**ASSIGNED TASK:** Isolate every line in the data with the string "people" and copy it.

::: MATERIAL PROVIDED

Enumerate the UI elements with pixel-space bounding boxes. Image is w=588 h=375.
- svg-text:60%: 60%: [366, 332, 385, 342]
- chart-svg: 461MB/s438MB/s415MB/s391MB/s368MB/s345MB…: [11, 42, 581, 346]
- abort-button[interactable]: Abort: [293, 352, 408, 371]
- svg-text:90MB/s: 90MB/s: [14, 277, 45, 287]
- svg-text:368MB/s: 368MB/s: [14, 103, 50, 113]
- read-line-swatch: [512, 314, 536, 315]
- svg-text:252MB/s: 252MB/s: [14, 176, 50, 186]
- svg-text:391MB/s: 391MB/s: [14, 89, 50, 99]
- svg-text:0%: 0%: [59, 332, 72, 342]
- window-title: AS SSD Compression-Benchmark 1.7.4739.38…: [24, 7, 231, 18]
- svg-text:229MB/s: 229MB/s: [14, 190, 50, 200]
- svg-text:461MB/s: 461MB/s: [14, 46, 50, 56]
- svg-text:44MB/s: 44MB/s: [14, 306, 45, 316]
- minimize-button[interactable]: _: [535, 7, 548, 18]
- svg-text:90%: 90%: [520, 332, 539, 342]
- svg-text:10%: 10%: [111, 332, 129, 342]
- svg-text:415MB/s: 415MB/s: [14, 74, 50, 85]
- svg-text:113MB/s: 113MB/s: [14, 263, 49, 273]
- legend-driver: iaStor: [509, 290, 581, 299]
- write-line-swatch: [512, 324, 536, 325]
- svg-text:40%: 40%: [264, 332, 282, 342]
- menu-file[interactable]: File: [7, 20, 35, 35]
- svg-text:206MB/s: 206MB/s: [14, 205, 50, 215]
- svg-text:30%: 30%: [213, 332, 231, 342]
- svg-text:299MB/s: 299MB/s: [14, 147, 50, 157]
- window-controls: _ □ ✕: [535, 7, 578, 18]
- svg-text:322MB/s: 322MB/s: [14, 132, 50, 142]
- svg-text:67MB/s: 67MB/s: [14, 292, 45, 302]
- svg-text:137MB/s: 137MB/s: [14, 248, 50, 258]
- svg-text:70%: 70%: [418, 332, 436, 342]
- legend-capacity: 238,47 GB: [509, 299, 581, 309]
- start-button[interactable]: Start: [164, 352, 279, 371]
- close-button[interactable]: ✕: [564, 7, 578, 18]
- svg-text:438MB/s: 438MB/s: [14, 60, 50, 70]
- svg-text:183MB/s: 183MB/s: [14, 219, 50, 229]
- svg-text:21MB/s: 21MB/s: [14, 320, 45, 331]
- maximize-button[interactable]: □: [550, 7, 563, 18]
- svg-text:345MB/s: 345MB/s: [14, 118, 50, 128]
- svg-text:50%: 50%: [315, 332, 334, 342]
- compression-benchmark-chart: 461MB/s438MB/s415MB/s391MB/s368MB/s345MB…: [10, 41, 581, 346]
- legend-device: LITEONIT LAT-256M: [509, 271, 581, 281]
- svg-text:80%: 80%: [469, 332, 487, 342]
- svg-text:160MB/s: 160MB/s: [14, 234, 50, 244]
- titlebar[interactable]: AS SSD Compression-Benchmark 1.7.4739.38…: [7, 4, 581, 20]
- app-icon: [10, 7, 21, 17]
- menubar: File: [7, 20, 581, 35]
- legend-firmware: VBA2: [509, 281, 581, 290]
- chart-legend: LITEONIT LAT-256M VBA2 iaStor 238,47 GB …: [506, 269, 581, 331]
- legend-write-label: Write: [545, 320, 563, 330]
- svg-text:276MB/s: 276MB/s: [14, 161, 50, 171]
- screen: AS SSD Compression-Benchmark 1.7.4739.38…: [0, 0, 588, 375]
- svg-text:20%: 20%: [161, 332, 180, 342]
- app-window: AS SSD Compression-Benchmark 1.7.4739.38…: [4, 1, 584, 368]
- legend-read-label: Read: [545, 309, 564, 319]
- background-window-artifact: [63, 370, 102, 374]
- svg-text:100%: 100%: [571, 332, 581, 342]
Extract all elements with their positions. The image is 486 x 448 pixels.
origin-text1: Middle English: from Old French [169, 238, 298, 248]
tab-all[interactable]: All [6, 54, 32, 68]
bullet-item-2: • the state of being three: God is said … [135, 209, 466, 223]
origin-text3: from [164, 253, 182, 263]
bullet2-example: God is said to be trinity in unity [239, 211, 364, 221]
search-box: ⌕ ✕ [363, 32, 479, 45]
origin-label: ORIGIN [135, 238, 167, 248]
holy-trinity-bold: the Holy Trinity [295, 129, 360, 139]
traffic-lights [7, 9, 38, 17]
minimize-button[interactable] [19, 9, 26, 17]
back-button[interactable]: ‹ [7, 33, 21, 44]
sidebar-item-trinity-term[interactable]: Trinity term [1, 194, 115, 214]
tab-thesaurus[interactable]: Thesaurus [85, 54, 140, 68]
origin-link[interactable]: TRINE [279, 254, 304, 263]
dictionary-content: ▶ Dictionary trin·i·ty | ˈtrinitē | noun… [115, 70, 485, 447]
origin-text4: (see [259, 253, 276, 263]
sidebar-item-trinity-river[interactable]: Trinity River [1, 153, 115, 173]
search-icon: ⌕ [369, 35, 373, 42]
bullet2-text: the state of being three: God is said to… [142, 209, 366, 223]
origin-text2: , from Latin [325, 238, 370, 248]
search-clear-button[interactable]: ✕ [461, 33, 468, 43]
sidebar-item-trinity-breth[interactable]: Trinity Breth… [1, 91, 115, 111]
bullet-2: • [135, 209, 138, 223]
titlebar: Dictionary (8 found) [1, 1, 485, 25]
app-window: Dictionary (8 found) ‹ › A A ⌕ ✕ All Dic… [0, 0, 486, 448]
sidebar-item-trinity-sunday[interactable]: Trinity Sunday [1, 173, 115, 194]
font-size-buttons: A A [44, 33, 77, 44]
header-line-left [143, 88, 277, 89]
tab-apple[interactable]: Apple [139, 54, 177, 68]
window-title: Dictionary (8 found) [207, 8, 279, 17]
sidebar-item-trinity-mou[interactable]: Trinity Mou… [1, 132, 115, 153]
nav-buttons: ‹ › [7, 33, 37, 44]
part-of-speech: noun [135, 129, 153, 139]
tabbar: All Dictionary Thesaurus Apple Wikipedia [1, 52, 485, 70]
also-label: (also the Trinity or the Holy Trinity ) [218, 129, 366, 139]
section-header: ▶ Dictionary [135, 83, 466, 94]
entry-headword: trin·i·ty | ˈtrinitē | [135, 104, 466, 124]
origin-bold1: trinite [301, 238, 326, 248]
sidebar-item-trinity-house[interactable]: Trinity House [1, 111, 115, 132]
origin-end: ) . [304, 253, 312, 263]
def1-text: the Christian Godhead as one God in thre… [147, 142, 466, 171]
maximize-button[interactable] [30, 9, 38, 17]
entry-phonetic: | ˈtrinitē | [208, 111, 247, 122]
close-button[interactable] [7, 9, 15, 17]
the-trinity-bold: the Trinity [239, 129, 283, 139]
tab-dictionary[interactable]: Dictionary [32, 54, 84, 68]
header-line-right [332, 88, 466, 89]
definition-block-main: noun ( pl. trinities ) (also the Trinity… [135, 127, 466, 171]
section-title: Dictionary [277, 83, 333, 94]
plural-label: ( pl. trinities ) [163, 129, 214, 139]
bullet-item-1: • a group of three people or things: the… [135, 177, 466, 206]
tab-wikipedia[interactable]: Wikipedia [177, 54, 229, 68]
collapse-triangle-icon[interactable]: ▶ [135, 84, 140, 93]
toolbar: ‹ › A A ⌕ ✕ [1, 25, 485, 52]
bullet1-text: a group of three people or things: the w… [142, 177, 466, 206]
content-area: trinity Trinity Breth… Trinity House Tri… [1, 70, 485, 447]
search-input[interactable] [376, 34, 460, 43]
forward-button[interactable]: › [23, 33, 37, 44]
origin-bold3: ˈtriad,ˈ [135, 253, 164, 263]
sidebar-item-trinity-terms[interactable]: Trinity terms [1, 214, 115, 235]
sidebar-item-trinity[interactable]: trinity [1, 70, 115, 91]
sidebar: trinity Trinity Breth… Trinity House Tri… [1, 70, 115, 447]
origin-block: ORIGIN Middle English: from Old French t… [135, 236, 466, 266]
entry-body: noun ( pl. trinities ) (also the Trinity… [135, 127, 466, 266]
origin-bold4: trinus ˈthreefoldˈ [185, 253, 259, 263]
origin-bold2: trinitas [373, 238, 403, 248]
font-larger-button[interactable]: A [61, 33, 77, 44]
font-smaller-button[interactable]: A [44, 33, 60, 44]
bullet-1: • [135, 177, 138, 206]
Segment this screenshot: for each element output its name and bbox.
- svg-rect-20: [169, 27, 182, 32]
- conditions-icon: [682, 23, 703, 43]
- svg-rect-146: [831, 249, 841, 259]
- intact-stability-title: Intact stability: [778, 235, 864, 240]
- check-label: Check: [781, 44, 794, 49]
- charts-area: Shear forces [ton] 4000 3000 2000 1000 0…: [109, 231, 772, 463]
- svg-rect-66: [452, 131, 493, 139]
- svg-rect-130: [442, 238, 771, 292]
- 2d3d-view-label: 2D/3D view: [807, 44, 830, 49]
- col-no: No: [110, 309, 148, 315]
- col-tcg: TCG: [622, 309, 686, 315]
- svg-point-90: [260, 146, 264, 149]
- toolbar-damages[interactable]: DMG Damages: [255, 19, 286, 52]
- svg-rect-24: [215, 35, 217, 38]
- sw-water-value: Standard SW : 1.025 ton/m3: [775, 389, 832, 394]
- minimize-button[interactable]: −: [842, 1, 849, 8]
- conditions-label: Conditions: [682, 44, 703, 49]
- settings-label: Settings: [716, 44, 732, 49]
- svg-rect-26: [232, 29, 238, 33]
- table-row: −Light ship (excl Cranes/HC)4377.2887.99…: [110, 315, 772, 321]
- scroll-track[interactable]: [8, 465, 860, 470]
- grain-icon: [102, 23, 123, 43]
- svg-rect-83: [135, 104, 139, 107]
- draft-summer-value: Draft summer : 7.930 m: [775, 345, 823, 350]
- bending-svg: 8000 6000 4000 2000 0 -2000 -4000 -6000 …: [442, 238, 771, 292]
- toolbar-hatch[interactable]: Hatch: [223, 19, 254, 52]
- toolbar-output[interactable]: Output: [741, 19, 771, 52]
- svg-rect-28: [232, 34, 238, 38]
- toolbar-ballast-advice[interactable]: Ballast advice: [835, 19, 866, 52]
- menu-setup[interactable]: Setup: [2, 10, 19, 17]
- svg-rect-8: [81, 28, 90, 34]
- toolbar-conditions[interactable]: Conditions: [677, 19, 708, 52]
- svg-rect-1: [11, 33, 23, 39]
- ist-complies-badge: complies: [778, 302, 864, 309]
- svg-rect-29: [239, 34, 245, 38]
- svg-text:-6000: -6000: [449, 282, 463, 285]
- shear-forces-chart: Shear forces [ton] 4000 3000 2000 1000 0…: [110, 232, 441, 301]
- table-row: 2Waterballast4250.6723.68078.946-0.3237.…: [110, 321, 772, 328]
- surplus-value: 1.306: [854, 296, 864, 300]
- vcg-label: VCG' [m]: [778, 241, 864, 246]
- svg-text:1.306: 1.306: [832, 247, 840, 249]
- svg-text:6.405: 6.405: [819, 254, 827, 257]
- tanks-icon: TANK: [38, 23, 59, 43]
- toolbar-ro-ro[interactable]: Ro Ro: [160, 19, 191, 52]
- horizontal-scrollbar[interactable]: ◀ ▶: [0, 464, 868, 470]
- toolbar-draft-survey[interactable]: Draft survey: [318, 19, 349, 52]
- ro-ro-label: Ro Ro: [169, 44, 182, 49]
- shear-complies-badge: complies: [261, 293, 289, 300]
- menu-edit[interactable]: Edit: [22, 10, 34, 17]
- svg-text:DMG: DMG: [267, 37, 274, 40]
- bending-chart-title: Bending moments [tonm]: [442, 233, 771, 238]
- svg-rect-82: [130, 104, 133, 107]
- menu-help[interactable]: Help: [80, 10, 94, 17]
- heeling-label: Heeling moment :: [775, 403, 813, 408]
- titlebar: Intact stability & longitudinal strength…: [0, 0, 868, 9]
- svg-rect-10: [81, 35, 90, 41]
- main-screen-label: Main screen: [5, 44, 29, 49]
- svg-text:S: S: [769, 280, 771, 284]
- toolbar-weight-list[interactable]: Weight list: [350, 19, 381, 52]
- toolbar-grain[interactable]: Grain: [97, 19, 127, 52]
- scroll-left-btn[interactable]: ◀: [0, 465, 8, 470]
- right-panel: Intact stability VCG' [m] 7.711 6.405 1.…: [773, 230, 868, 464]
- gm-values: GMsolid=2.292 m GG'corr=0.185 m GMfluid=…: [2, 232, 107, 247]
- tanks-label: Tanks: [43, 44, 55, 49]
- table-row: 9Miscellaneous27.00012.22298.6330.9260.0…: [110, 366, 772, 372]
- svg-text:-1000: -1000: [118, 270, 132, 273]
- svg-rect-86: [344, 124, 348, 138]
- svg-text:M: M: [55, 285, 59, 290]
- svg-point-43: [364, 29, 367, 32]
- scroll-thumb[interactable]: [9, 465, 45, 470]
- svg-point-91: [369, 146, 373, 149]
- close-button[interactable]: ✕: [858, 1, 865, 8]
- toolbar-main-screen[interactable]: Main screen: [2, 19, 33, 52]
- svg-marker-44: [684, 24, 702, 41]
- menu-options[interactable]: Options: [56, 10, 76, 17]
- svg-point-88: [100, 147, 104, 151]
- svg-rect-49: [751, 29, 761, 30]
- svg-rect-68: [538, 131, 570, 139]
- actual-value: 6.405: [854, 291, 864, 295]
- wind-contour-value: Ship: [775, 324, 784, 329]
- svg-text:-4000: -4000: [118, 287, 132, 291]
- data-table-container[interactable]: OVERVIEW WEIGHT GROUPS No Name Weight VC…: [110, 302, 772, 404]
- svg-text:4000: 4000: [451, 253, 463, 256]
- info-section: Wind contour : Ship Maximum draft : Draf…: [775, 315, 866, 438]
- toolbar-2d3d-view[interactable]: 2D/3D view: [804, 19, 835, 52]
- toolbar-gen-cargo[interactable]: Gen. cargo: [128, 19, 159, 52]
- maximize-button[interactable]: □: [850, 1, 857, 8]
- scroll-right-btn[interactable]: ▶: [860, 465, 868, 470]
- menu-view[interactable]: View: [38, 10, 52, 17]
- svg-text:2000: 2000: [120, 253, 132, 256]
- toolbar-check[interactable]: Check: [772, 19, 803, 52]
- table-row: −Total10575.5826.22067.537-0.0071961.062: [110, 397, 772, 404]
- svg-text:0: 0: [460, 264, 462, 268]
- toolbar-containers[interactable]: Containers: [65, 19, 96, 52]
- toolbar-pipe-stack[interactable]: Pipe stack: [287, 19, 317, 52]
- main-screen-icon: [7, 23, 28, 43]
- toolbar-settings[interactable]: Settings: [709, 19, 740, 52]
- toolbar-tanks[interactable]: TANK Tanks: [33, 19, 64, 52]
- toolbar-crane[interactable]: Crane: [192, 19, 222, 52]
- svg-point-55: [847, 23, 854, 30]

::::::

**EXPECTED ANSWER:**
bullet-item-1: • a group of three people or things: the… [135, 177, 466, 206]
bullet1-text: a group of three people or things: the w… [142, 177, 466, 206]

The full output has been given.